On 09/03/2012 04:12, Edward Kmett wrote:
I'm currently working with a lot of very short arrays of fixed length
and as a thought experiment I thought I would try to play with fast
numeric field accessors
In particular, I'd like to use something like foreign prim to do
something like
> foreign import prim "cmm_getField" unsafeField# :: a -> Int# -> b
> unsafeField :: a -> Int -> b
> unsafeField a (I# i) = a' `pseq` unsafeField# a' i -- the pseq could
be moved into the prim, I suppose.
> where a' = unsafeCoerce a
> fst :: (a,b) -> a
> fst = unsafeField 0
> snd :: (a,b) -> b
> snd = unsafeField 1
This becomes more reasonable to consider when you are forced to make
something like
> data V4 a = V4 a a a a
using
> unsafeIndex (V4 a _ _ _) 0 = a
> unsafeIndex (V4 _ b _ _) 1 = b
> unsafeIndex (V4 _ _ c _) 2 = c
> unsafeIndex (V4 _ _ _ d) 3 = d
rather than
> unsafeIndex :: V4 a -> Int -> a
> unsafeIndex = unsafeField
But I can only pass unboxed types to foreign prim.

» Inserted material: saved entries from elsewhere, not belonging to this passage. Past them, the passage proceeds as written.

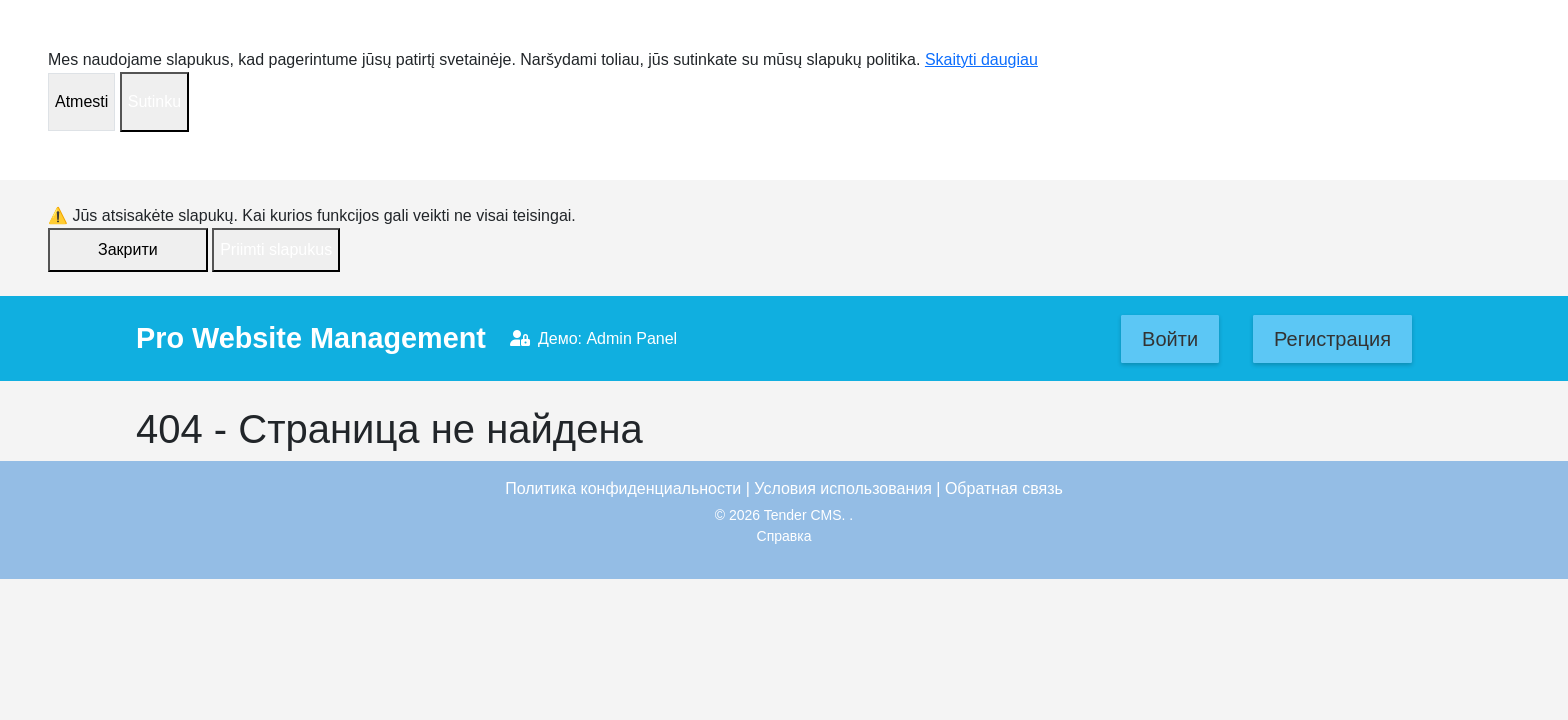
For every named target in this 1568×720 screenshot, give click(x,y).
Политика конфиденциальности (623, 488)
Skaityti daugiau (981, 59)
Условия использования (843, 488)
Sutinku (154, 101)
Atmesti (81, 101)
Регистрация (1332, 339)
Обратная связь (1004, 488)
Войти (1170, 339)
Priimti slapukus (276, 249)
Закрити (128, 249)
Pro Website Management (311, 338)
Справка (784, 536)
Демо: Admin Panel (593, 338)
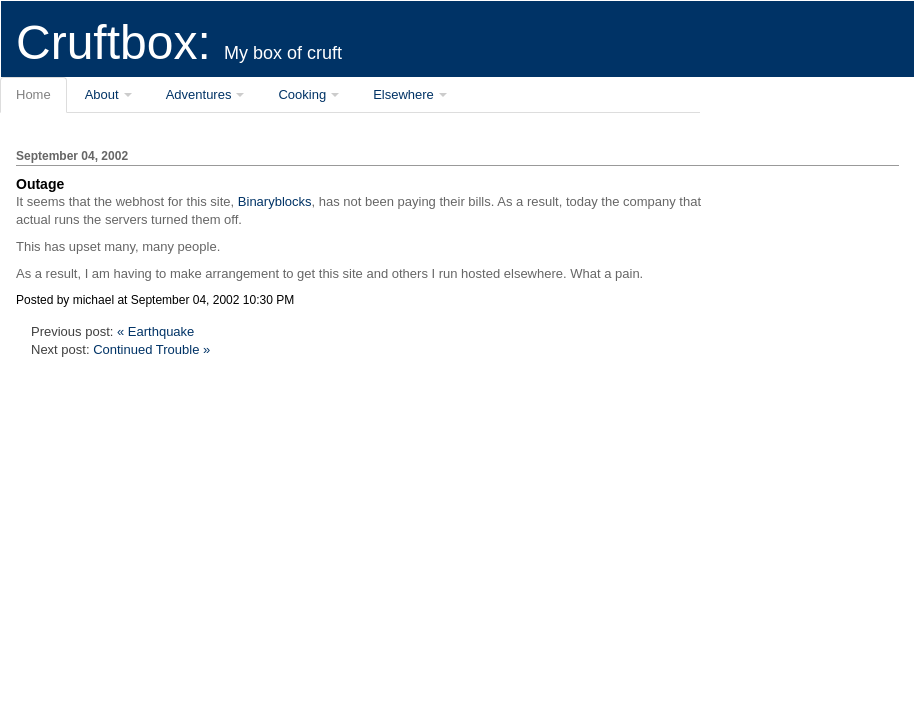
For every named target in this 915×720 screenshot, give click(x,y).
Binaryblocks (275, 201)
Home (33, 94)
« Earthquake (155, 331)
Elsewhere (403, 94)
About (102, 94)
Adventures (199, 94)
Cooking (302, 94)
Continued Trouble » (151, 349)
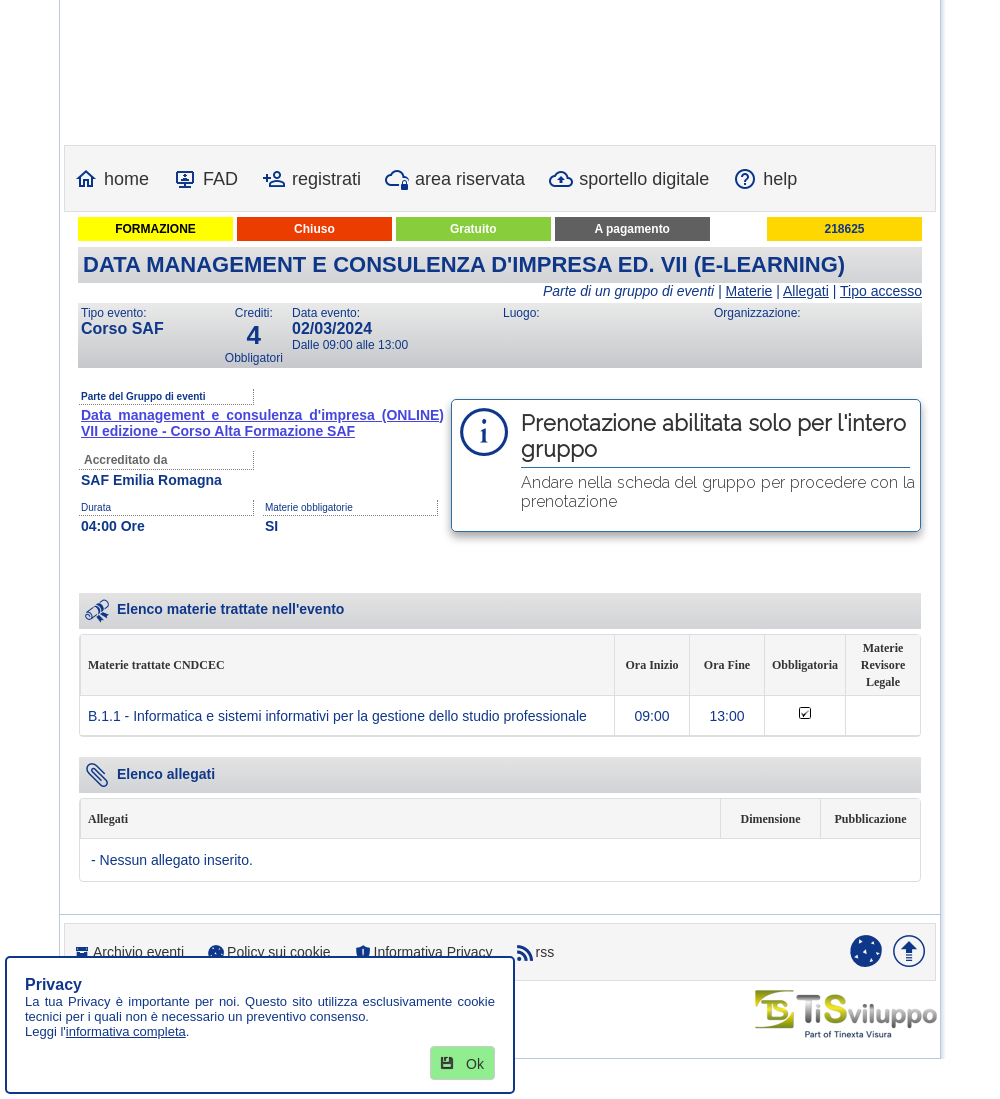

Is this an intrinsic limitation or just an artifact of the use cases
that have presented themselves to date?
It's an intrinsic limitation - the I# box is handled entirely at the
Haskell level, primitives only deal with primitive types.
But anyway, I suspect your first definition of unsafeIndex will be
faster than the one using foreign import prim, because calling
out-of-line to do the indexing is slow. Also pseq is slow - use seq
instead.
what you really want is built-in support for unsafeField#, which is
certainly do-able. It's very similar to dataToTag# in the way that the
argument is required to be evaluated - this is the main fragility,
unfortunately GHC doesn't have a way to talk about things that are
unlifted (except for the primitive unlifted types). But it just about
works if you make sure there's a seq in the right place.